Breakdown of Læreren deler ut frukt til barna etter timen.
Questions & Answers about Læreren deler ut frukt til barna etter timen.
Deler ut is the Norwegian equivalent of “to hand out” or “to distribute.” It’s a so-called two‐word verb (sometimes called a particle verb) consisting of the verb dele (“to share”) plus the particle ut (“out”). In a simple sentence like this they stay together:
Læreren deler ut frukt…
But if you replace the object with a pronoun, you split them:
Læreren deler dem ut.
The ending –en is the definite article attached to the noun in Norwegian Bokmål.
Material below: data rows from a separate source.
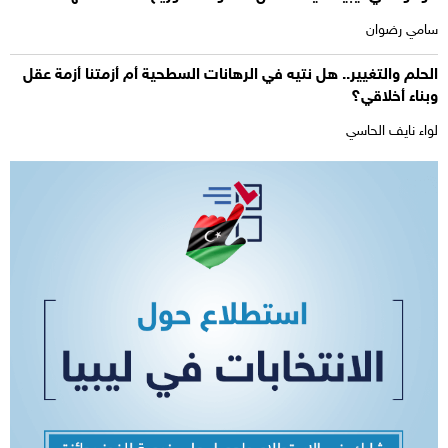
سامي رضوان
الحلم والتغيير.. هل نتيه في الرهانات السطحية أم أزمتنا أزمة عقل
وبناء أخلاقي؟
لواء نايف الحاسي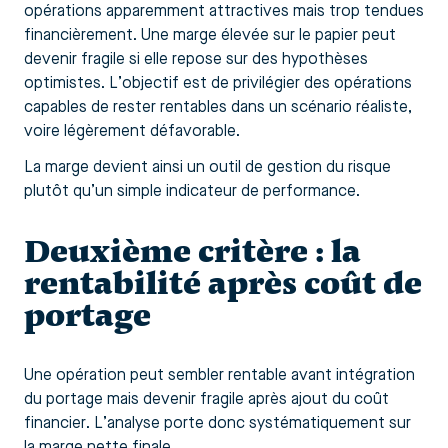
opérations apparemment attractives mais trop tendues
financièrement. Une marge élevée sur le papier peut
devenir fragile si elle repose sur des hypothèses
optimistes. L’objectif est de privilégier des opérations
capables de rester rentables dans un scénario réaliste,
voire légèrement défavorable.
La marge devient ainsi un outil de gestion du risque
plutôt qu’un simple indicateur de performance.
Deuxième critère : la
rentabilité après coût de
portage
Une opération peut sembler rentable avant intégration
du portage mais devenir fragile après ajout du coût
financier. L’analyse porte donc systématiquement sur
la marge nette finale.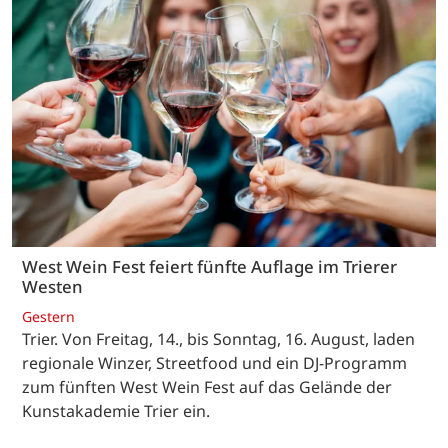
West Wein Fest feiert fünfte Auflage im Trierer
Westen
Gestern
Trier. Von Freitag, 14., bis Sonntag, 16. August, laden
regionale Winzer, Streetfood und ein DJ-Programm
zum fünften West Wein Fest auf das Gelände der
Kunstakademie Trier ein.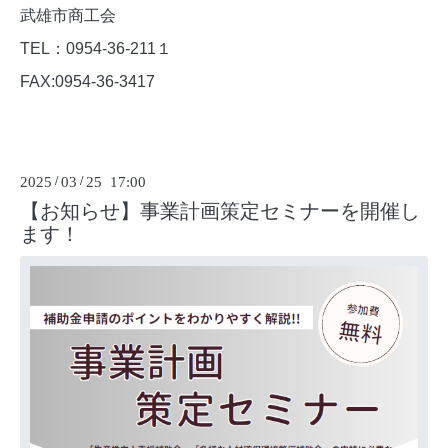
武雄市商工会
TEL：0954-36-211１
FAX:0954-36-3417
2025
/
03
/
25 17:00
【お知らせ】事業計画策定セミナーを開催し
ます！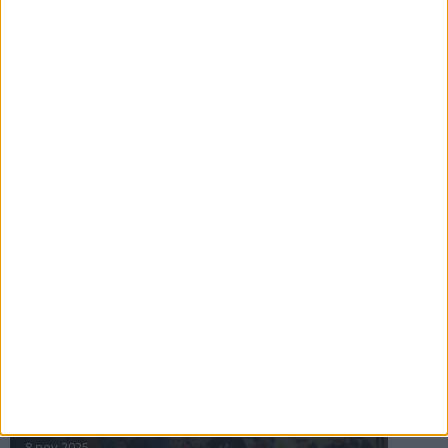
16 jul 2025
Bakslag för Almgren
11 jul 2025
Pihlströms tredje rekord
3 jul 2025
nästa ›
INTRESSANTA LOPP
Höstrusket • 8 november
8 nov 2025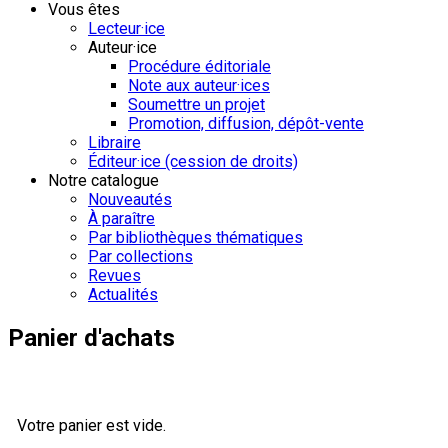
Vous êtes
Lecteur·ice
Auteur·ice
Procédure éditoriale
Note aux auteur·ices
Soumettre un projet
Promotion, diffusion, dépôt-vente
Libraire
Éditeur·ice (cession de droits)
Notre catalogue
Nouveautés
À paraître
Par bibliothèques thématiques
Par collections
Revues
Actualités
Panier d'achats
Votre panier est vide.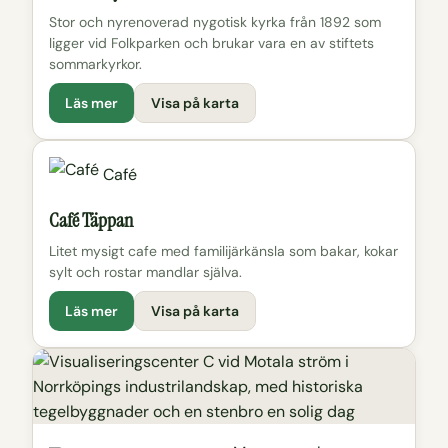
Stor och nyrenoverad nygotisk kyrka från 1892 som
ligger vid Folkparken och brukar vara en av stiftets
sommarkyrkor.
Läs mer
Visa på karta
Café
Café Täppan
Litet mysigt cafe med familijärkänsla som bakar, kokar
sylt och rostar mandlar själva.
Läs mer
Visa på karta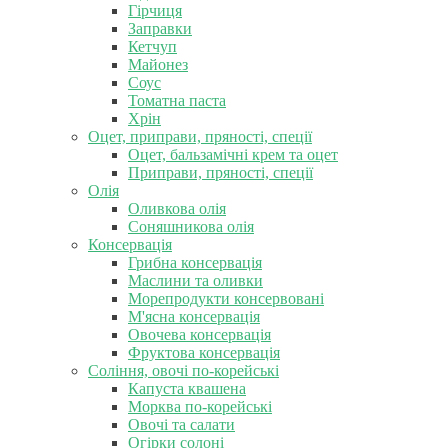
Гірчиця
Заправки
Кетчуп
Майонез
Соус
Томатна паста
Хрін
Оцет, приправи, пряності, спеції
Оцет, бальзамічні крем та оцет
Приправи, пряності, спеції
Олія
Оливкова олія
Соняшникова олія
Консервація
Грибна консервація
Маслини та оливки
Морепродукти консервовані
М'ясна консервація
Овочева консервація
Фруктова консервація
Соління, овочі по-корейські
Капуста квашена
Морква по-корейські
Овочі та салати
Огірки солоні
lærer = “a teacher” (indefinite)
læreren = “the teacher” (definite)
Barn (“child”) is a neuter noun. Its indefinite forms are et barn (singular) and barn (plural). In Bokmål you have two equally correct ways to form the definite plural:
– barna (strong form, very common speak)
– barnene (weak form, also standard)
Here barna simply means “the children.”
Etter timen is a time adverbial (preposition etter + definite noun timen, “the lesson”). In Norwegian you often put time adverbials either at the beginning or the end of the sentence. Because of the V2 (verb‐second) rule, if you move etter timen to the front, the verb still stays in second position:
Etter timen deler læreren ut frukt til barna.